I have a simple problem. I have a number of text files where words have been divided (hyphenated) at the end of lines. Something like this:
toward an emotionless evalu-
ation of objectively gained
I would like to get rid of the hyphenation and join the words again. This could be done simply and quickly using the replace()
function. However in some cases there are a few extra line breaks after the hyphen. Like this:
end up as a first rate con-
tribution, but that was not
Rather than pile up several calls to replace()
, I've just switched to regular expressions and used re.sub('\-\n+', '', text)
:
def replace_hyphens(text):
return re.sub('\-\n+', '', text)
This works quite well but I was wondering how I could achieve the same result with a function coded directly in Python.

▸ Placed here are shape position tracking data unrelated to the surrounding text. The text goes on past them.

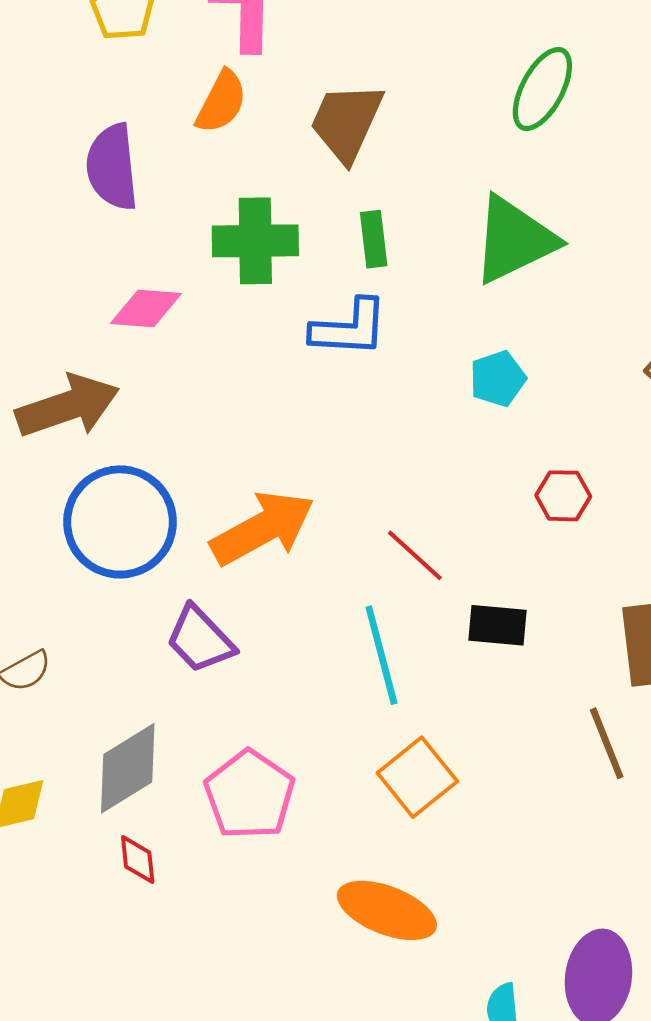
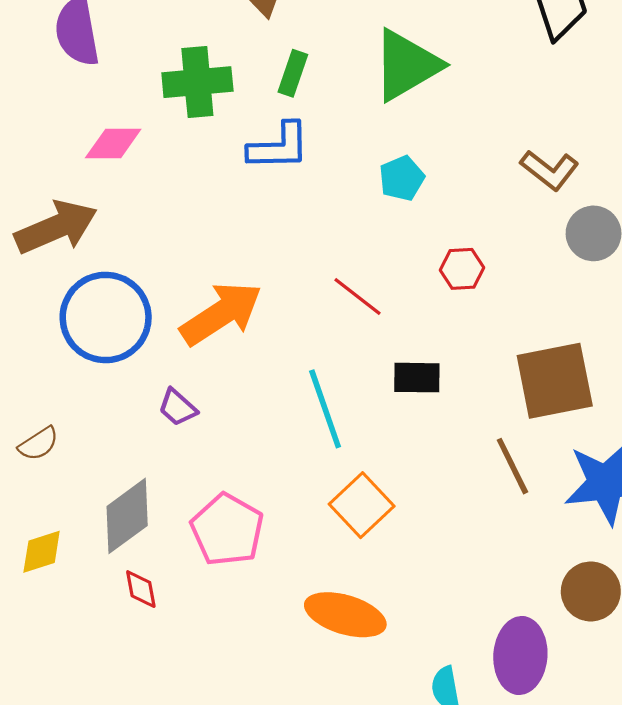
green rectangle: (374, 239) -> (293, 73), turned 30
red line: (415, 555) -> (357, 297), moved
purple trapezoid: (200, 639) -> (178, 407), size x0.7

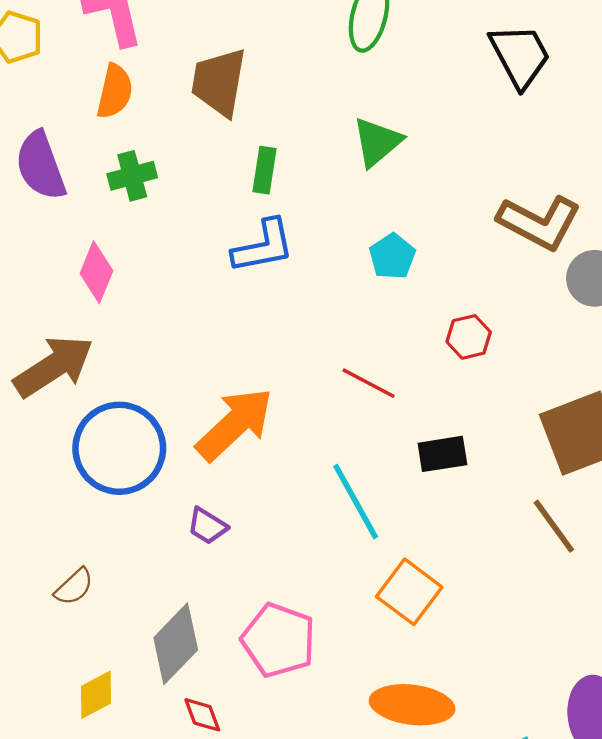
green triangle: (406, 65) -> (377, 142), size x0.7
green cross: (197, 82) -> (132, 176), moved, size x0.7
pink diamond: (113, 144) -> (96, 272), turned -58
brown L-shape: (550, 170) -> (539, 222), size x1.4

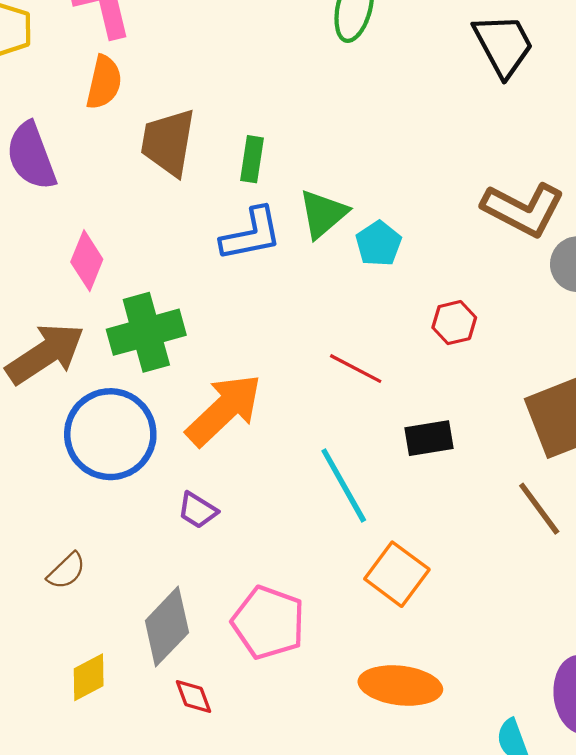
brown trapezoid: (219, 82) -> (168, 142), moved
green triangle: (377, 142) -> (323, 214), moved
green cross: (132, 176) -> (146, 332), moved, size x1.6

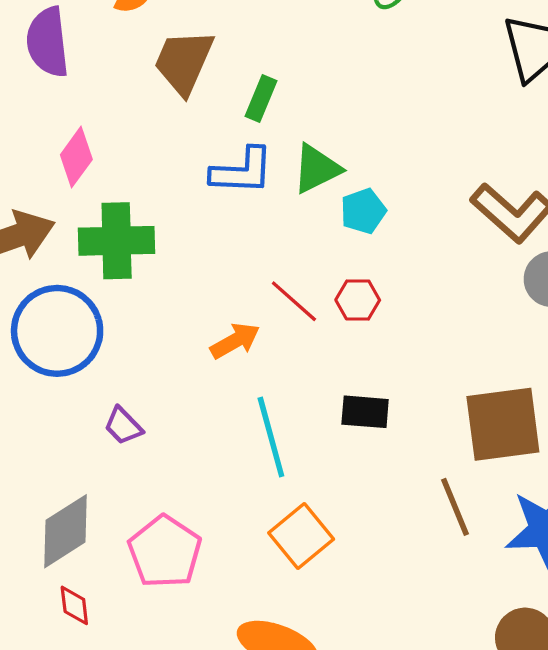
red hexagon: (454, 323) -> (358, 300), moved
red line: (356, 369) -> (294, 301), moved
orange arrow: (224, 410) -> (235, 341), moved, size x0.6

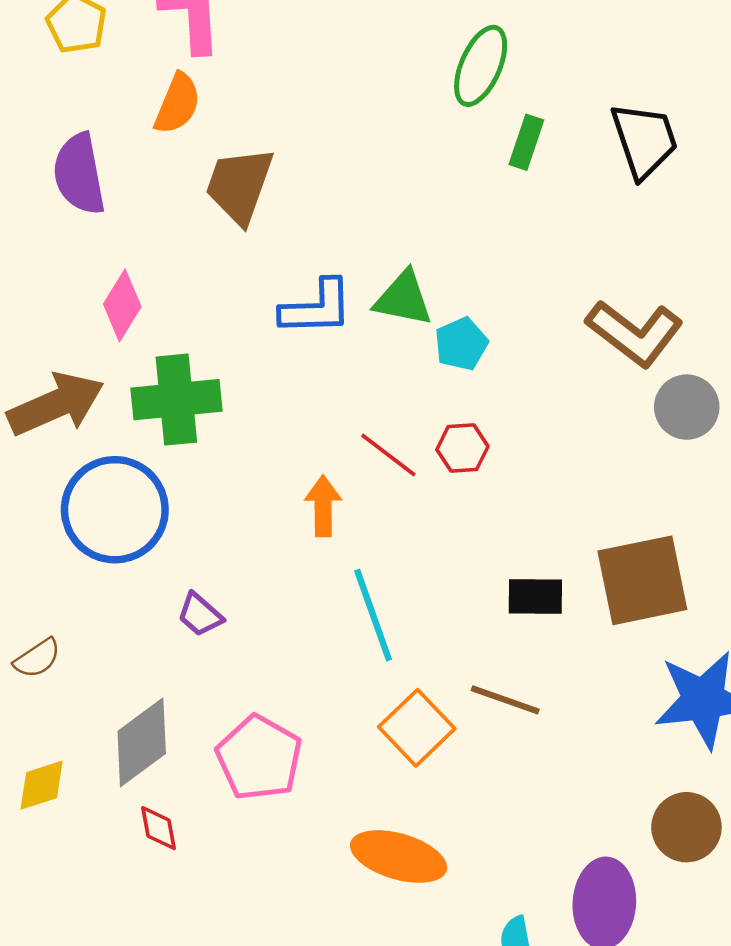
green rectangle: (261, 99) -> (526, 142), moved
green triangle: (317, 169) -> (403, 299), turned 42
orange arrow: (235, 341) -> (323, 506), turned -57
black rectangle: (365, 412) -> (535, 596), moved
brown line: (455, 507) -> (505, 700), moved, turned -44

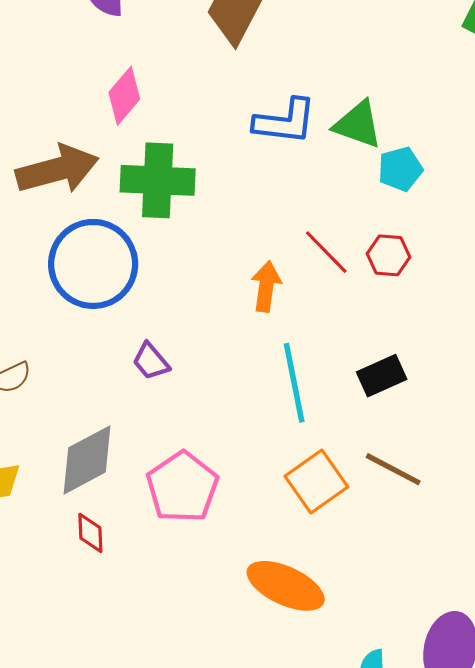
black rectangle: (535, 596) -> (382, 376), moved, turned -33

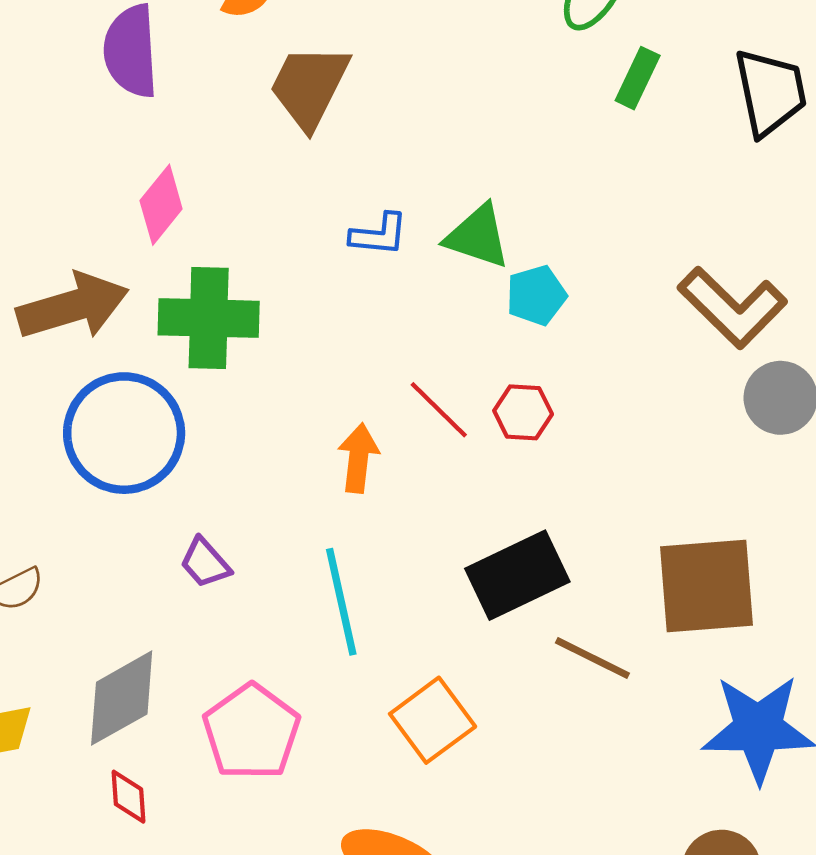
blue L-shape: (285, 121) -> (379, 234), size x0.7
black rectangle: (382, 376) -> (517, 575), size x1.5
cyan line: (294, 383) -> (341, 602), moved
brown line: (393, 469) -> (592, 658), moved

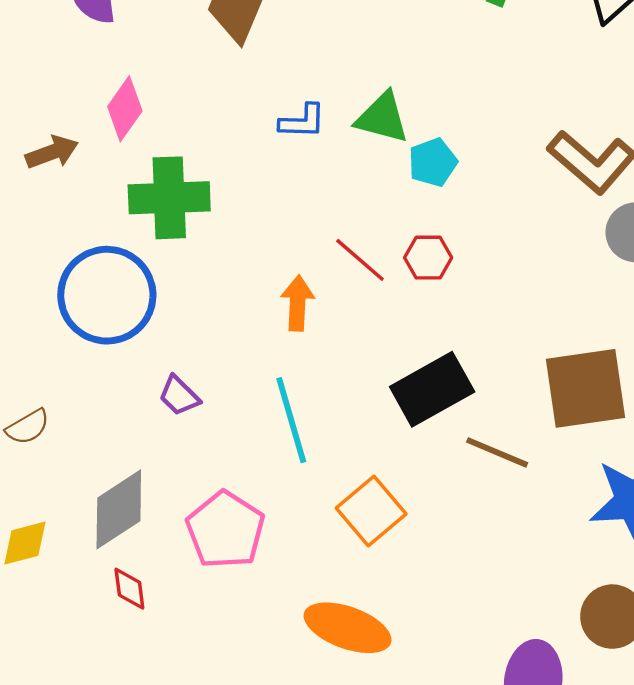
brown arrow: (73, 306) -> (52, 152), moved, size x0.6

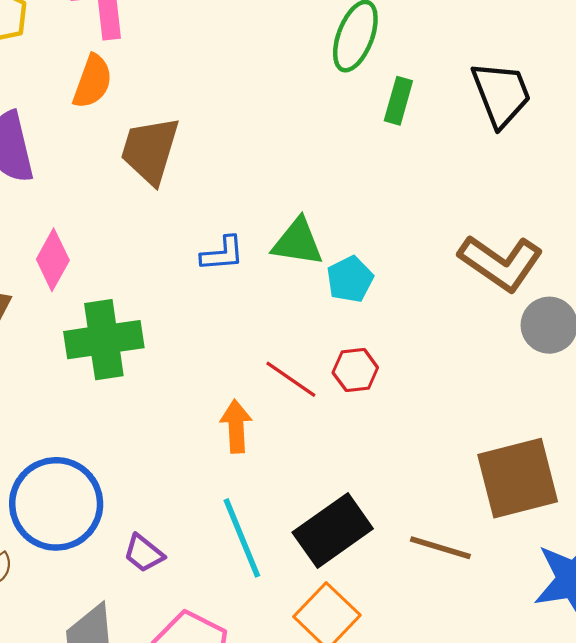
blue circle: (107, 295) -> (56, 504), moved
black rectangle: (432, 389) -> (333, 530), moved
purple trapezoid: (179, 396) -> (144, 553), moved

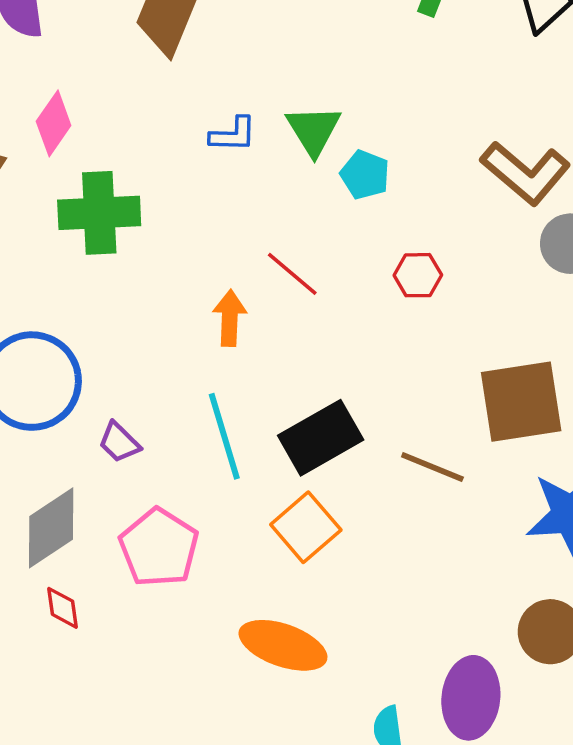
green triangle: (298, 242) -> (314, 130), turned 44
cyan pentagon: (350, 279) -> (365, 175), turned -30
red hexagon: (355, 370) -> (418, 275), moved

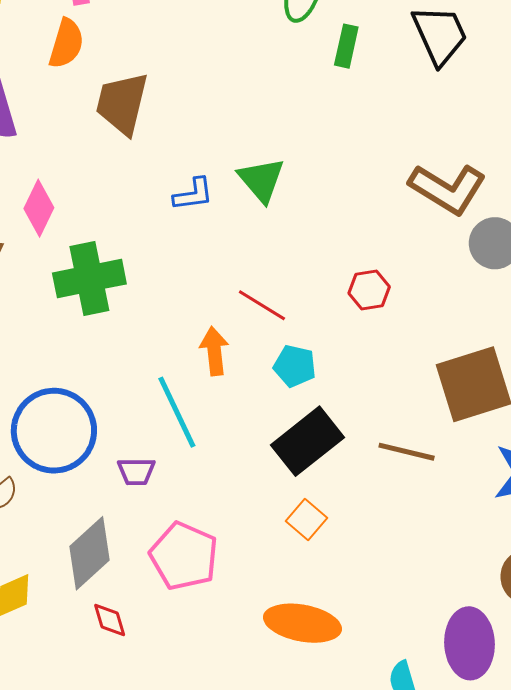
cyan pentagon: (365, 175) -> (295, 366), moved
cyan line: (224, 436) -> (177, 412), moved
purple trapezoid: (119, 442) -> (136, 471), turned -36
orange square: (306, 527) -> (307, 520), size x0.7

This is what I came up with:
def join_hyphens(text):
processed = ''
i = 0
while i < len(text):
if text[i] == '-':
while text[i+1] == '\n':
i += 1
i += 1
processed += text[i]
i += 1
return processed
But of course the performance is abysmal compared to regular expressions. If I time it over 100 iterations on a rather long string here are the results.
join_hyphens done in 2.398ms
replace_hyphens done in 0.021ms
What would be the best way to improve performance while still using native Python code ?
Edit: Switching to a list, as suggested, significantly improves performance but still fares poorly compared to regular expressions :
def join_hyphens(text):
processed = []
i = 0
while i < len(text):
if text[i] == '-':
while text[i+1] == '\n':
i += 1
i += 1
processed.append(text[i])
i += 1
return ''.join(processed)
Gives:
join_hyphens done in 1.769ms
replace_hyphens done in 0.020ms